> **Task statement**
Repeat exactly, and only, the lines of the entries below from the one with "заболевания сердца." through the one with "Эфирные масла и Аромамасла", both ends included.

> **Supplied entries**
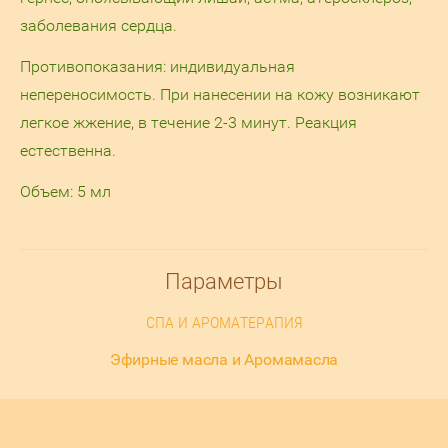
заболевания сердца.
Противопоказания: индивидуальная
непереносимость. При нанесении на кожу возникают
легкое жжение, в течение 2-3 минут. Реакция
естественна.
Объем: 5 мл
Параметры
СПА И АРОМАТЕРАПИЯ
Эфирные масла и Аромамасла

* * *

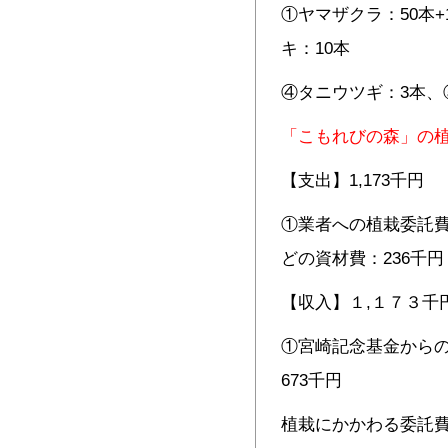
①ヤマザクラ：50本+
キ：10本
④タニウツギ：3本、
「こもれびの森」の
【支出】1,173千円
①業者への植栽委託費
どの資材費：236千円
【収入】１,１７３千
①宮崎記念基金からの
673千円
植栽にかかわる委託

==

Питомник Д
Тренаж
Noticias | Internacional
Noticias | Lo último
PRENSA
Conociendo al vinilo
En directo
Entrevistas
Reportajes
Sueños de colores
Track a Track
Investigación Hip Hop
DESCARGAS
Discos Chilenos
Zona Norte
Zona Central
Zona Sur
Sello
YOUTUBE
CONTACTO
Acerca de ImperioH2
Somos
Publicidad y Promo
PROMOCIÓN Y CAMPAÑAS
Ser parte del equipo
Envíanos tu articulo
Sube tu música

> **Response to the task**
заболевания сердца.
Противопоказания: индивидуальная
непереносимость. При нанесении на кожу возникают
легкое жжение, в течение 2-3 минут. Реакция
естественна.
Объем: 5 мл
Параметры
СПА И АРОМАТЕРАПИЯ
Эфирные масла и Аромамасла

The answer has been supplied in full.